Task to complete -> If a record contains a picture, leave the picture out and transcribe everything else exactly.

Entries shown ->
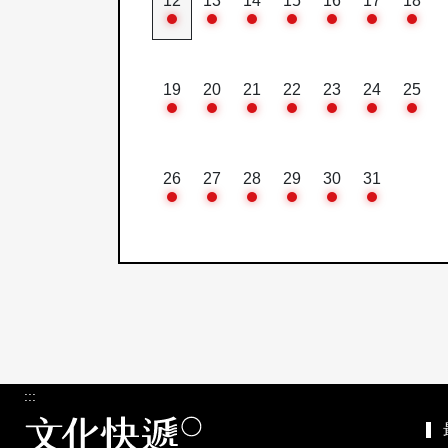
12
13
14
15
16
17
18
19
20
21
22
23
24
25
26
27
28
29
30
31
:::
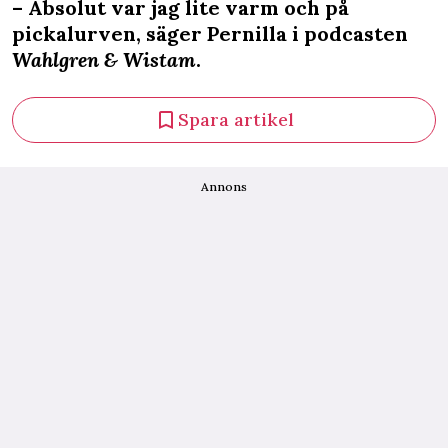
– Absolut var jag lite varm och på
pickalurven, säger Pernilla i podcasten
Wahlgren & Wistam
.
Spara artikel
Annons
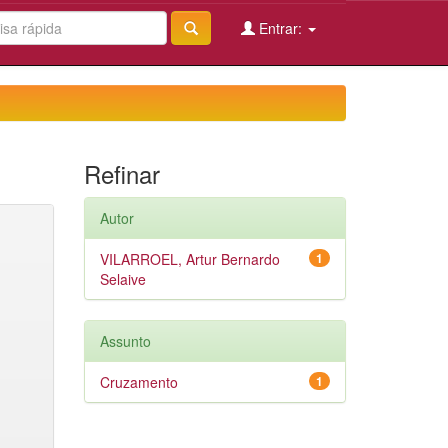
Entrar:
Refinar
Autor
VILARROEL, Artur Bernardo
1
Selaive
Assunto
Cruzamento
1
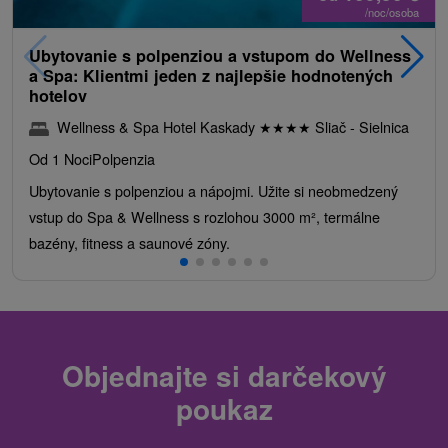
/noc/osoba
Ubytovanie s polpenziou a vstupom do Wellness
a Spa: Klientmi jeden z najlepšie hodnotených
hotelov
Wellness & Spa Hotel Kaskady
★
★
★
★
Sliač - Sielnica
Od 1 Noci
Polpenzia
Ubytovanie s polpenziou a nápojmi. Užite si neobmedzený
vstup do Spa & Wellness s rozlohou 3000 m², termálne
bazény, fitness a saunové zóny.
Objednajte si darčekový
poukaz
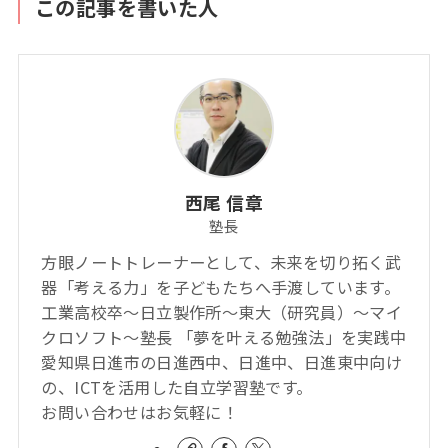
この記事を書いた人
西尾 信章
塾長
方眼ノートトレーナーとして、未来を切り拓く武
器「考える力」を子どもたちへ手渡しています。
工業高校卒～日立製作所～東大（研究員）～マイ
クロソフト～塾長 「夢を叶える勉強法」を実践中
愛知県日進市の日進西中、日進中、日進東中向け
の、ICTを活用した自立学習塾です。
お問い合わせはお気軽に！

Response ->
12
13
14
15
16
17
18
19
20
21
22
23
24
25
26
27
28
29
30
31
:::
– Absolut var jag lite varm och på
pickalurven, säger Pernilla i podcasten
Wahlgren & Wistam
.
Spara artikel
Annons
Entrar:
Refinar
Autor
VILARROEL, Artur Bernardo
1
Selaive
Assunto
Cruzamento
1
/noc/osoba
Ubytovanie s polpenziou a vstupom do Wellness
a Spa: Klientmi jeden z najlepšie hodnotených
hotelov
Wellness & Spa Hotel Kaskady
★
★
★
★
Sliač - Sielnica
Od 1 Noci
Polpenzia
Ubytovanie s polpenziou a nápojmi. Užite si neobmedzený
vstup do Spa & Wellness s rozlohou 3000 m², termálne
bazény, fitness a saunové zóny.
Objednajte si darčekový
poukaz
この記事を書いた人
西尾 信章
塾長
方眼ノートトレーナーとして、未来を切り拓く武
器「考える力」を子どもたちへ手渡しています。
工業高校卒～日立製作所～東大（研究員）～マイ
クロソフト～塾長 「夢を叶える勉強法」を実践中
愛知県日進市の日進西中、日進中、日進東中向け
の、ICTを活用した自立学習塾です。
お問い合わせはお気軽に！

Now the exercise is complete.